My last two posts have been about “unexamined and unhealthy stories” that undermine our personal and professional lives. This post is the first in a series I’m calling “Scenes from My Story.” I will attempt to convey as vulnerably as possible the experiences that led me to examine my story and begin a journey toward health—a journey I’m still on. And I hope to flesh out how I experienced the process I wrote about in the second post (How to Move Toward a Healthy Story).
Scene #1: December 2013
As I drove home from meeting with a lawyer friend in 2013, I felt a mixture of relief, shame, and fear.
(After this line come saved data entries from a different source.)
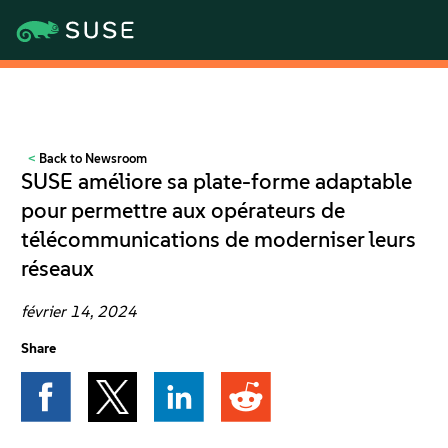
Produits
Back to Newsroom
SUSE améliore sa plate-forme adaptable
pour permettre aux opérateurs de
Solutions
télécommunications de moderniser leurs
réseaux
Support et services
février 14, 2024
Partenaires
Share
Communautés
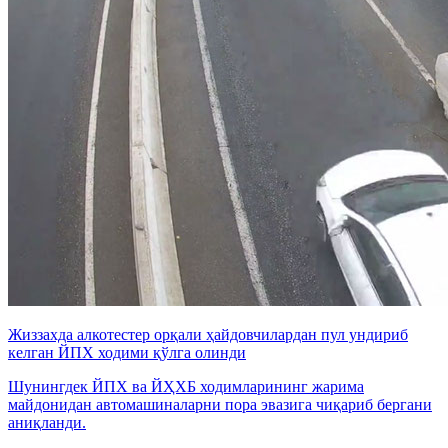
Жиззахда алкотестер орқали ҳайдовчилардан пул ундириб
келган ЙПХ ходими қўлга олинди
Шунингдек ЙПХ ва ЙҲХБ ходимларининг жарима
майдонидан автомашиналарни пора эвазига чиқариб бергани
аниқланди.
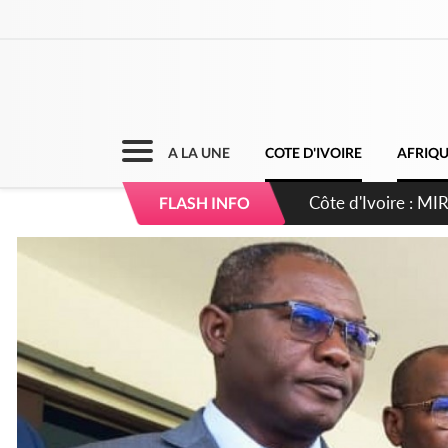
A LA UNE
COTE D'IVOIRE
AFRIQ
Côte d'Ivoire : I
FLASH INFO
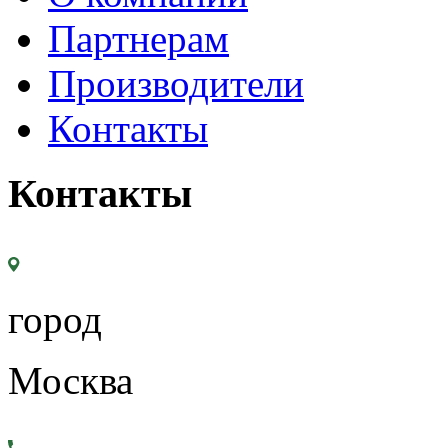
Партнерам
Производители
Контакты
Контакты
город
Москва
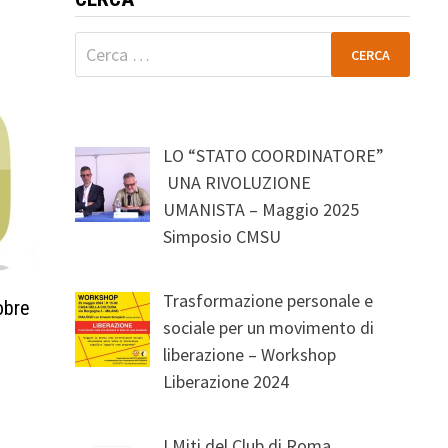
Ricerca
per:
LO “STATO COORDINATORE”
UNA RIVOLUZIONE
UMANISTA – Maggio 2025
Simposio CMSU
Trasformazione personale e
obre
sociale per un movimento di
liberazione – Workshop
Liberazione 2024
I Miti del Club di Roma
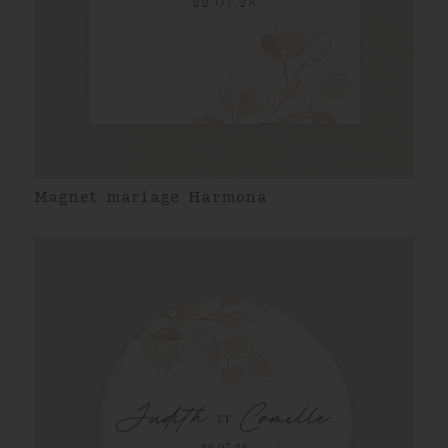
Magnet mariage Harmona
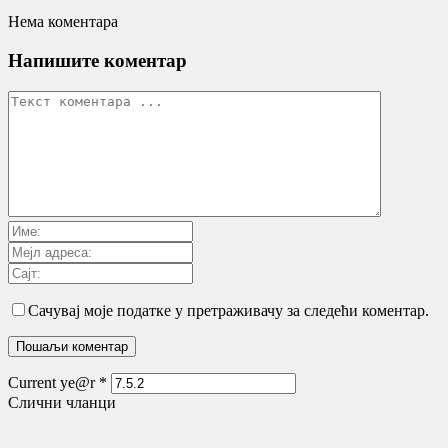
Нема коментара
Напишите коментар
Сачувај моје податке у претраживачу за следећи коментар.
Current ye@r
*
Слични чланци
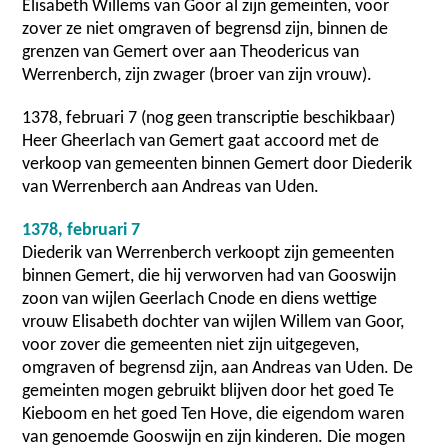
Elisabeth Willems van Goor al zijn gemeinten, voor
zover ze niet omgraven of begrensd zijn, binnen de
grenzen van Gemert over aan Theodericus van
Werrenberch, zijn zwager (broer van zijn vrouw).
1378, februari 7 (nog geen transcriptie beschikbaar)
Heer Gheerlach van Gemert gaat accoord met de
verkoop van gemeenten binnen Gemert door Diederik
van Werrenberch aan Andreas van Uden.
1378, februari 7
Diederik van Werrenberch verkoopt zijn gemeenten
binnen Gemert, die hij verworven had van Gooswijn
zoon van wijlen Geerlach Cnode en diens wettige
vrouw Elisabeth dochter van wijlen Willem van Goor,
voor zover die gemeenten niet zijn uitgegeven,
omgraven of begrensd zijn, aan Andreas van Uden. De
gemeinten mogen gebruikt blijven door het goed Te
Kieboom en het goed Ten Hove, die eigendom waren
van genoemde Gooswijn en zijn kinderen. Die mogen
He delivered his advice with empathy, but the mood was sobering: “The best forward for you is to file for chapter 13 bankruptcy.”
In chapter 13, your debts are not canceled; you pay back the principal over a five-year period in a weekly garnishment from your paycheck. No more loans and credit cards. Tighten the belt.
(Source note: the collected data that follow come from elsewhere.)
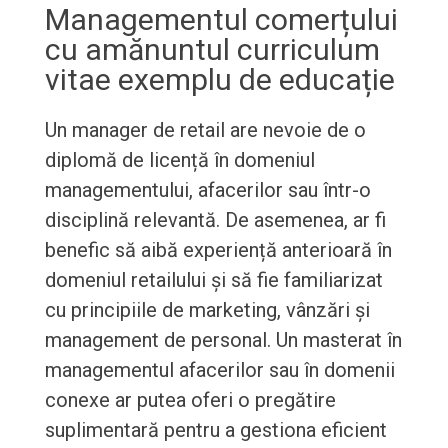
Managementul comerțului
cu amănuntul curriculum
vitae exemplu de educație
Un manager de retail are nevoie de o
diplomă de licență în domeniul
managementului, afacerilor sau într-o
disciplină relevantă. De asemenea, ar fi
benefic să aibă experiență anterioară în
domeniul retailului și să fie familiarizat
cu principiile de marketing, vânzări și
management de personal. Un masterat în
managementul afacerilor sau în domenii
conexe ar putea oferi o pregătire
suplimentară pentru a gestiona eficient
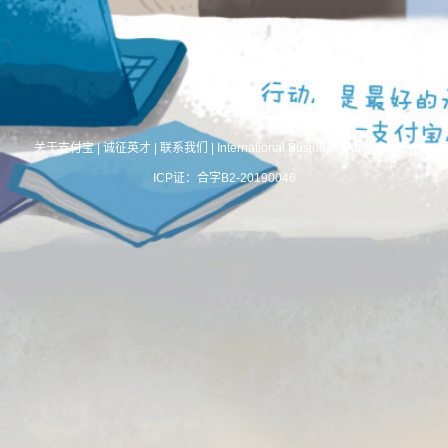
关于支付宝
|
诚征英才
|
联系我们
|
International Business
|
About Alipay
ICP证：合字B2-20190046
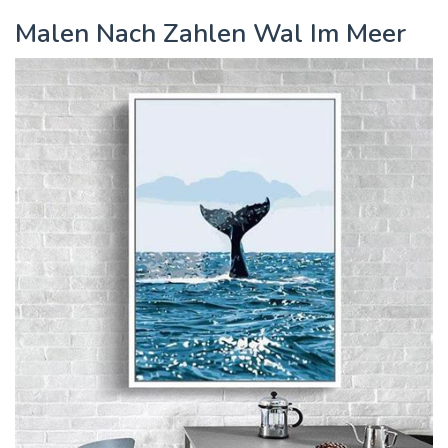
Malen Nach Zahlen Wal Im Meer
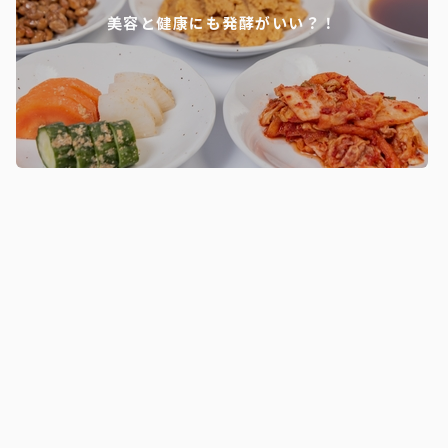
美容と健康にも発酵がいい？！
Bankruptcy was a word I associated with irresponsibility and failure. Bankruptcy had strong moral overtones to me. I tried many schemes to avoid getting to this point: home equity loans, additional credit cards, and putting my head in the sand. I suppressed and numbed my anxiety with work by day and alcohol by night.
I feared telling my wife about my friend’s counsel because it meant I had to admit I hid the extent of our debt problem. I had covered it up, which is to say, I lied.
Now that I could no longer hide my financial problems, I knew I would have to admit to my kids and friends that the image of myself I projected was, in fact, phony.
At the time I was on the pastoral staff of a large church. I finally revealed to the head pastor how bad things were. He was gracious and did not fire me.
But though he was willing to keep me on, I chose against it. I’d lived as a poor model of financial responsibility and lived dishonestly. Plus, I wanted to get away from being a public figure with a persona that masked the real me. So, just before my wife and I decided to file for bankruptcy, I resigned from my position.
I had one goal now: getting my financial house in order. Well, I had another goal that was even more important: rebuilding trust with my wife.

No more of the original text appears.